Diane Lucas, an attorney in New York who writes about race and gender for the website Feministe, explained that “not surprisingly, the video depicts black women as abrasive, overly demanding, and hyper-aggressive…it’s relying on some pretty tired stereotypes…It only serves to perpetuate the all too pervasive image of the unlovable, undateable black woman.”

And of course, it’s hard to forget that now-infamous Psychology Today article, which used faulty logic and sketchy studies to attempt an explanation of why black women are “objectively” less attractive than women of other races. The article has since been removed from the website, and its author, evolutionary psychologist and racial provocateur Satoshi Kanazawa, was fired from the site. But in many ways, the damage had already been done for black women, who found ourselves on the defensive yet again in regards to our beauty and desirability.

According to Phillips, racist and sexist public events like these have an upside, of sorts: there is evidence that black women’s status as double minorities might actually afford us unique opportunities to avoid common prejudices and instead carve out our own niche. In other words, rather than stacking up and contributing to an increasingly disadvantaged status for black women, these prejudices may simply cancel each other out. It almost sounds too good to be true. But there is evidence to back up Phillips’ claim that, as targets of both and racial and gender discrimination, black women at times face opportunity, rather than a sort of “double jeopardy” situation in which biases against us accrue and multiply.

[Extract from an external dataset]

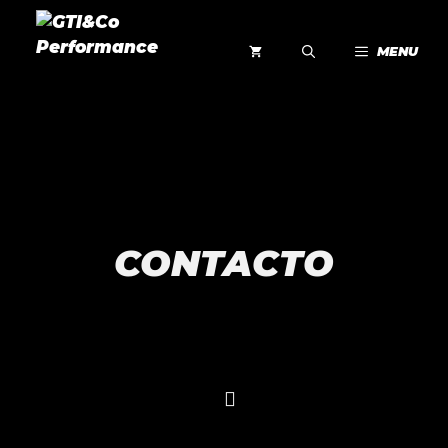
MENU
CONTACTO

Phillips helped to conduct studies at Kellogg that looked at the desirability of certain characteristics in the workplace, and compared these findings to stereotypes and cultural attitudes towards different racial groups and genders. The findings suggest that impressions of black women could work to their advantage in specific contexts.

“African-American women may not be seen as prototypical blacks, and they may not be seen as prototypical women,” Phillips said. “That invisibility might end up being something that’s helpful in allowing [them] to take on behaviors that otherwise would not be allowed. Black women may be in a unique position to, in fact, step into leadership positions, to be embraced in leadership positions.”

In fact, in her studies she found that black women turned out to be the most employable, in part because we could assume broader roles than white women without being criticized. “Black women have more ability to be forceful in the workplace without appearing threatening,” Phillips explained. And black women “have more latitude to display…dominance.”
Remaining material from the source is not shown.